● **Work to complete**:
In the material below, find each line with the word "wizard" and copy it.

● **Exercise material**:
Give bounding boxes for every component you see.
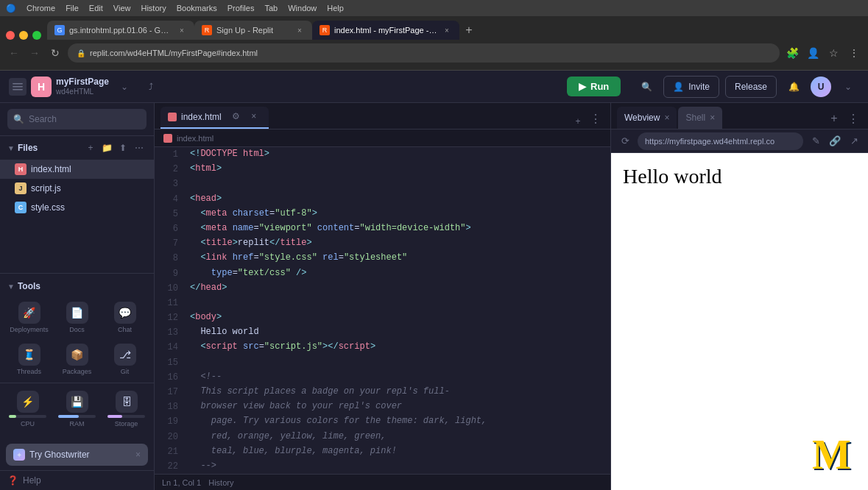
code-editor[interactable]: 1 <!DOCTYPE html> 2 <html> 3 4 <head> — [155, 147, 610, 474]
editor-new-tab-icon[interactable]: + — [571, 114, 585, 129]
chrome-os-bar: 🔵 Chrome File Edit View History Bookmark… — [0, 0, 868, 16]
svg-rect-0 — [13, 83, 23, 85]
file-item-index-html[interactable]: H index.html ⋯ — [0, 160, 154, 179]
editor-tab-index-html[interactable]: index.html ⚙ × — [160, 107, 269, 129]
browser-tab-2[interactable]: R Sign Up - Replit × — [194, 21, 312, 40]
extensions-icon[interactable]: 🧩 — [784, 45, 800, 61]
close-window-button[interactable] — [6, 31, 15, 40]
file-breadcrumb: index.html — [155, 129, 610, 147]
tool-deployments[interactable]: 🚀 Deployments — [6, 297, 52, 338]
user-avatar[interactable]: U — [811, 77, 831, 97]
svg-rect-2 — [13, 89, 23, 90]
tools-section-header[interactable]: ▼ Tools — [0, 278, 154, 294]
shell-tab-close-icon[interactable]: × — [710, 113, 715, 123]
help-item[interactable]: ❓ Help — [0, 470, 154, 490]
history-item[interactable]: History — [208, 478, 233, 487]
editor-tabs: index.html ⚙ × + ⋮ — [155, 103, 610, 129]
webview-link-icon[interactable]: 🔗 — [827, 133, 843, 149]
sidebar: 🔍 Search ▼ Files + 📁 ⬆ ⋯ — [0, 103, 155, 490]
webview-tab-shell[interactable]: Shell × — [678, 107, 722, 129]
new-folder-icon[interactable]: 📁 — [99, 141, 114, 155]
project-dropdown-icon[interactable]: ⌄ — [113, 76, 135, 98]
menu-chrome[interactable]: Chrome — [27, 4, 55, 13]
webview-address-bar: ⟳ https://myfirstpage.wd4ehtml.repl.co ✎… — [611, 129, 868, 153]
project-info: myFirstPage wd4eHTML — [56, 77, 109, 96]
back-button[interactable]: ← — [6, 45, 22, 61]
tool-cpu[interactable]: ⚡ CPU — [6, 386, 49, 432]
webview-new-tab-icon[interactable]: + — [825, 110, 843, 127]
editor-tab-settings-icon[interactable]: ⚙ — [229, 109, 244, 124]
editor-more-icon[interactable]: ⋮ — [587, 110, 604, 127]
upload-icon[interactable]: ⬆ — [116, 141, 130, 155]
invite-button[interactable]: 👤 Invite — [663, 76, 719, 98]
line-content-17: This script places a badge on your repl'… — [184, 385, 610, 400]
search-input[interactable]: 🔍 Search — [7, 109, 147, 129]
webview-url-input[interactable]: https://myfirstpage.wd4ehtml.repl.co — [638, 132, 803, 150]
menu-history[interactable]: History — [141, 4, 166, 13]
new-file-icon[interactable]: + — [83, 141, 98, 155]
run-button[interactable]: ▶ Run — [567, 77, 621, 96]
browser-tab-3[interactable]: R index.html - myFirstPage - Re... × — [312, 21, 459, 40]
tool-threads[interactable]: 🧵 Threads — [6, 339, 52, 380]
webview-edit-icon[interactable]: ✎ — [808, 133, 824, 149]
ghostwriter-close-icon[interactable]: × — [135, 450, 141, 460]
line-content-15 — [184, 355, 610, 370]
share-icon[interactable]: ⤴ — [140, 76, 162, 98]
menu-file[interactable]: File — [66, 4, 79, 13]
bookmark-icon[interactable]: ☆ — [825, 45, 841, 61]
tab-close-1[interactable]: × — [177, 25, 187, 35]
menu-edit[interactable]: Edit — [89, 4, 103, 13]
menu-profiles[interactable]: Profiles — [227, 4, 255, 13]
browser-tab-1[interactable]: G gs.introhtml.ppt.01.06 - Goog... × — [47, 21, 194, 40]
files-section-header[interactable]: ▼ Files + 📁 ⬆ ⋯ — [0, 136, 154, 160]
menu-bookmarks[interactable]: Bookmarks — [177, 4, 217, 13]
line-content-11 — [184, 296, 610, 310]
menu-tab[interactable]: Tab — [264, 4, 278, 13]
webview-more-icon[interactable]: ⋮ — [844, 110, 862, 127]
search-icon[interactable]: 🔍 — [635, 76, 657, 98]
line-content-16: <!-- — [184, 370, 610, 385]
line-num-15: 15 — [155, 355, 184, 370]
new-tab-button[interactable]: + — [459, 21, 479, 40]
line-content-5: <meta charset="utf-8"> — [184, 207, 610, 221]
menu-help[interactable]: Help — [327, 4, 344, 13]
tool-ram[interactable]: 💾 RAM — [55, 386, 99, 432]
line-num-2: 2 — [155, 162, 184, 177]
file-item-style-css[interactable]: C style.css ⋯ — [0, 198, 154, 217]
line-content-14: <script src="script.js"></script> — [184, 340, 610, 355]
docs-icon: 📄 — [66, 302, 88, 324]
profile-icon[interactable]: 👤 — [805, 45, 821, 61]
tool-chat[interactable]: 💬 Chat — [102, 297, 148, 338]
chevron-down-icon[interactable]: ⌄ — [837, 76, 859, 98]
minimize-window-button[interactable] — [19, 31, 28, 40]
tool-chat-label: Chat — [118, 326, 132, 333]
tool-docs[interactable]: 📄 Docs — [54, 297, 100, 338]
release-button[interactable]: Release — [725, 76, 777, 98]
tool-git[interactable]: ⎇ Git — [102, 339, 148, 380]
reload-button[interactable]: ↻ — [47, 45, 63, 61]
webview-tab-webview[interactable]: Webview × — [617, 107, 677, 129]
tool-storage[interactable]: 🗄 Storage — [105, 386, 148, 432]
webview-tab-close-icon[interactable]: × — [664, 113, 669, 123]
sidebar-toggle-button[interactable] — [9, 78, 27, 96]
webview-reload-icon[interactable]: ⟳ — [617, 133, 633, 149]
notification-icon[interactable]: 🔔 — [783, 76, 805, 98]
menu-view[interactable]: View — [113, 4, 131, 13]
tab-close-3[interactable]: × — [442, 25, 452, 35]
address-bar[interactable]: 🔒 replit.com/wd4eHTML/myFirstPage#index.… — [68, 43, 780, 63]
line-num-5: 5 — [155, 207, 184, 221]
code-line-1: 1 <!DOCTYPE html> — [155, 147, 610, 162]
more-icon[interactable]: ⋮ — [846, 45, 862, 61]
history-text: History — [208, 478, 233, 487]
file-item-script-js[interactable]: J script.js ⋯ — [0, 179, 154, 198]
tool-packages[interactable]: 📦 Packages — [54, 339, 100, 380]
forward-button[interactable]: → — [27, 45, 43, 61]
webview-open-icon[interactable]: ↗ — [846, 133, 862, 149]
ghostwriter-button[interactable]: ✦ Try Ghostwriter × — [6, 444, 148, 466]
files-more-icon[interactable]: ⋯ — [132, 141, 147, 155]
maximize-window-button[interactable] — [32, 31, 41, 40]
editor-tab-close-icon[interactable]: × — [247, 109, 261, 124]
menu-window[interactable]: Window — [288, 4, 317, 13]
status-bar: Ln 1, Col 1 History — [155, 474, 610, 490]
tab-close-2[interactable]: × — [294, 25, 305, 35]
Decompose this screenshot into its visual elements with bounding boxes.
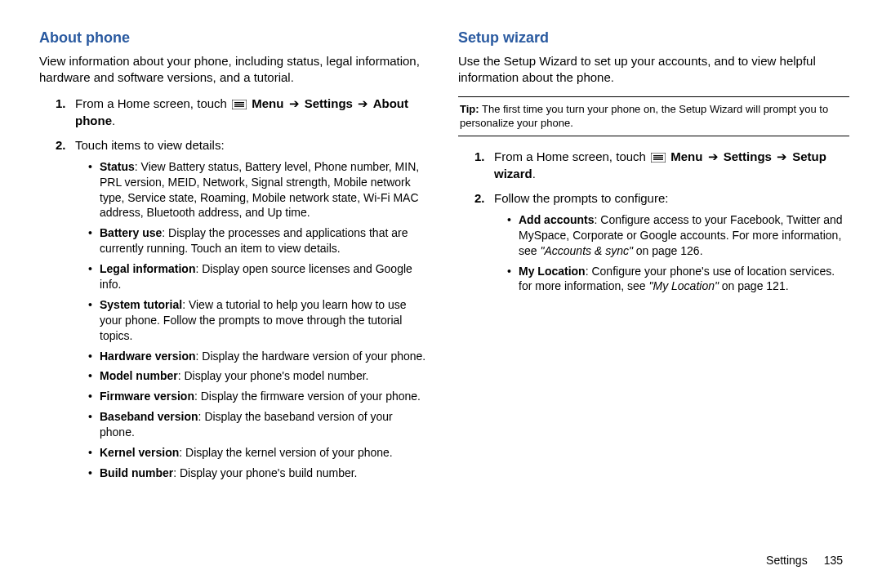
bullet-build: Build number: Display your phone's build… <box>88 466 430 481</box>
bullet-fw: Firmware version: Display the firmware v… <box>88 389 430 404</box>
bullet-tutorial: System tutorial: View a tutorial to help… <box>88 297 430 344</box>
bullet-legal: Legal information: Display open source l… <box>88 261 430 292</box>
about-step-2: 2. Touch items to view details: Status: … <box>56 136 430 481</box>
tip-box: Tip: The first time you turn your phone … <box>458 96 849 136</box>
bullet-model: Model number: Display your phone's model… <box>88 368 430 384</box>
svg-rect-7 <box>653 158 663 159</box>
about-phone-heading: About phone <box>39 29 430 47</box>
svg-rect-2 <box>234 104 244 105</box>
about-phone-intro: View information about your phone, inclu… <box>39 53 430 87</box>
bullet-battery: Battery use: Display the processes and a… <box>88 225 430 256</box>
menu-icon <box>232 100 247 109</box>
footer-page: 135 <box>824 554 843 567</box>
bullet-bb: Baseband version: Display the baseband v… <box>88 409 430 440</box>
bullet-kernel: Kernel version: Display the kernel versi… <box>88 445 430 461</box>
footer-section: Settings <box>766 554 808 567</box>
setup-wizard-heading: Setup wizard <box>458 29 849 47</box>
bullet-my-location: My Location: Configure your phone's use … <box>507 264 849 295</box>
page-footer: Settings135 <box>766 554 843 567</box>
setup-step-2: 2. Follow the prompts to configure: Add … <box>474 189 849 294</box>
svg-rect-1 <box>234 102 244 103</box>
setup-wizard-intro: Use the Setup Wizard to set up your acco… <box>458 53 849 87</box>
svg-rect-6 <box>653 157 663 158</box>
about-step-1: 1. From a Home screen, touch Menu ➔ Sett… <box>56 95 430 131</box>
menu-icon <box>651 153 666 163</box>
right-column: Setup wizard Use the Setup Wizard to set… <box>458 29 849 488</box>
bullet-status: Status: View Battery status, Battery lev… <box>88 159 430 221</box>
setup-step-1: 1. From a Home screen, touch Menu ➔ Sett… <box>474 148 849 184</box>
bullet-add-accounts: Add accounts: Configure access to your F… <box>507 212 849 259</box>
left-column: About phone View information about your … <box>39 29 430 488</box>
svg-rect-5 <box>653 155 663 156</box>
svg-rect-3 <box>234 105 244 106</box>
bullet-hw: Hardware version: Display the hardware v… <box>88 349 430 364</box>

● **Response box**:
setup-wizard-heading: Setup wizard <box>458 29 849 47</box>
setup-wizard-intro: Use the Setup Wizard to set up your acco… <box>458 53 849 87</box>
right-column: Setup wizard Use the Setup Wizard to set… <box>458 29 849 488</box>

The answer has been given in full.